■ **Given information**:
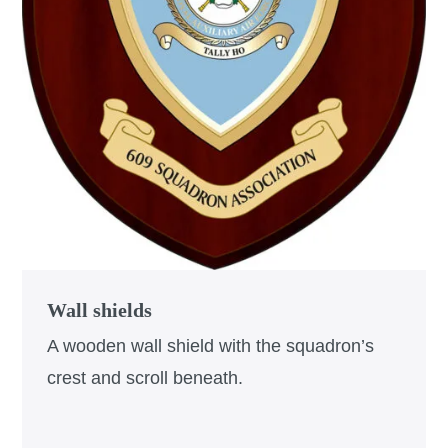
Wall shields
A wooden wall shield with the squadron’s
crest and scroll beneath.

■ **Work to complete**:
Skipping any pictures, transcribe the full listing exactly.

■ **Result for this exercise**:
Wall shields
A wooden wall shield with the squadron’s
crest and scroll beneath.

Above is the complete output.